Monday, May 04, 2009

Mine Those Odds

I watched the Kentucky Derby at Lone Star Park in Grand Prairie, Texas, outside of Dallas. I was there with my dad and a friend of his, and I bet lightly most of the day, saving up for the big race. Big mistake.

The bulk of my action in the Derby was on Dunkirk, a lightly raced but very promising horse that was 6-1 when I bet him. He stumbled out of the gate and was never a factor. The race was an ugly one, with 50-1 long shot Mine That Bird winning by the biggest margin since 1946.

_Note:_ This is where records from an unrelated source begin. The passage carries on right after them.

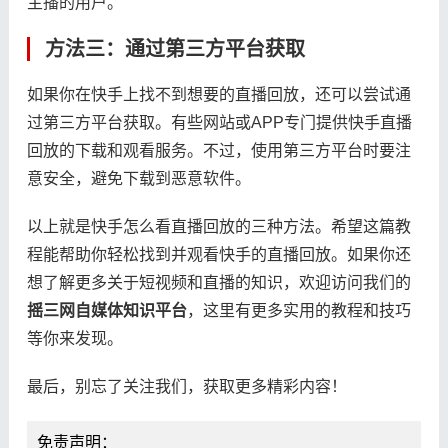
主播的用户。
方法三：通过第三方平台获取
如果你在快手上找不到想要的直播回放，还可以尝试通
过第三方平台获取。有些网站或APP专门提供快手直播
回放的下载和观看服务。不过，使用第三方平台时要注
意安全，避免下载到恶意软件。
以上就是快手怎么看直播回放的三种方法。希望这篇教
程能帮助你轻松找到并观看快手的直播回放。如果你还
想了解更多关于短视频和直播的知识，欢迎访问我们的
摇三网自媒体知识平台
，这里有更多实用的教程和技巧
等你来发现。
最后，别忘了关注我们，获取更多精彩内容！
免责声明：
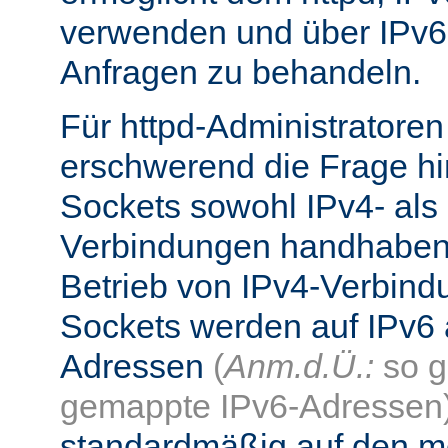
verwenden und über IPv6
Anfragen zu behandeln.
Für httpd-Administratore
erschwerend die Frage hi
Sockets sowohl IPv4- als
Verbindungen handhaben
Betrieb von IPv4-Verbind
Sockets werden auf IPv6 
Adressen
(
Anm.d.Ü.:
so g
gemappte IPv6-Adressen
standardmäßig auf den me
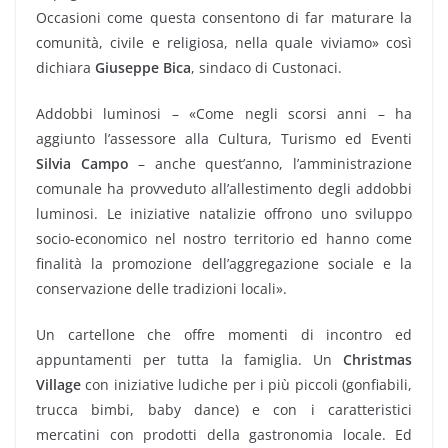
Occasioni come questa consentono di far maturare la
comunità, civile e religiosa, nella quale viviamo» così
dichiara
Giuseppe Bica
, sindaco di Custonaci.
Addobbi luminosi – «Come negli scorsi anni – ha
aggiunto l’assessore alla Cultura, Turismo ed Eventi
Silvia Campo
– anche quest’anno, l’amministrazione
comunale ha provveduto all’allestimento degli addobbi
luminosi. Le iniziative natalizie offrono uno sviluppo
socio-economico nel nostro territorio ed hanno come
finalità la promozione dell’aggregazione sociale e la
conservazione delle tradizioni locali».
Un cartellone che offre momenti di incontro ed
appuntamenti per tutta la famiglia. Un
Christmas
Village
con iniziative ludiche per i più piccoli (gonfiabili,
trucca bimbi, baby dance) e con i caratteristici
mercatini con prodotti della gastronomia locale. Ed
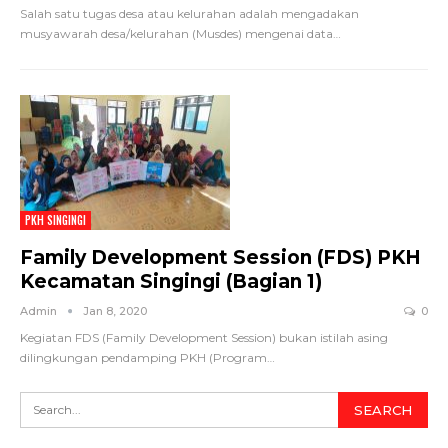
Salah satu tugas desa atau kelurahan adalah mengadakan
musyawarah desa/kelurahan (Musdes) mengenai data…
PKH SINGINGI
Family Development Session (FDS) PKH
Kecamatan Singingi (Bagian 1)
Admin
Jan 8, 2020
0
Kegiatan FDS (Family Development Session) bukan istilah asing
dilingkungan pendamping PKH (Program…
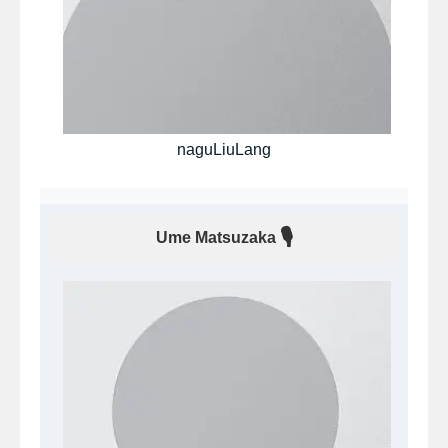
naguLiuLang
🎙
Ume Matsuzaka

It would seem he had two things going for him: a weak field (several potential favorites had slowly fallen out of the race over the last few months due to injury) and a brave, talented jockey (Calvin Borel just squeezed him through on the rail to make the final run). Otherwise, like Giacomo, another 50-1 shot who won in 2005, Mine That Bird seems destined to do not much from here on out. Yes, three-year-old horses can suddenly mature into better athletes, but Mine That Bird did a lot to earn his 50-1 status on Saturday. He finished dead last out of 12 horses in last year's Breeders' Cup Juvenile race, an early showcase for potential Derby horses. His two races before the Derby came at New Mexico's obscure-for-a-reason Sunland Park, and he didn't even win them.

Some observers seem eager to make this horse something he isn't. Like Mark Beech, who writes:
Yes, Mine That Bird ran the early part of the race in dead last and picked off tiring horses to win the race. But it was the way he did it that makes him look like he might be something special.
I think the only special thing about Mine That Bird will be his winning the Derby at 50-1. But I wouldn't mind being proven wrong. If he goes on to challenge for the Triple Crown, we've got a real story on our hands.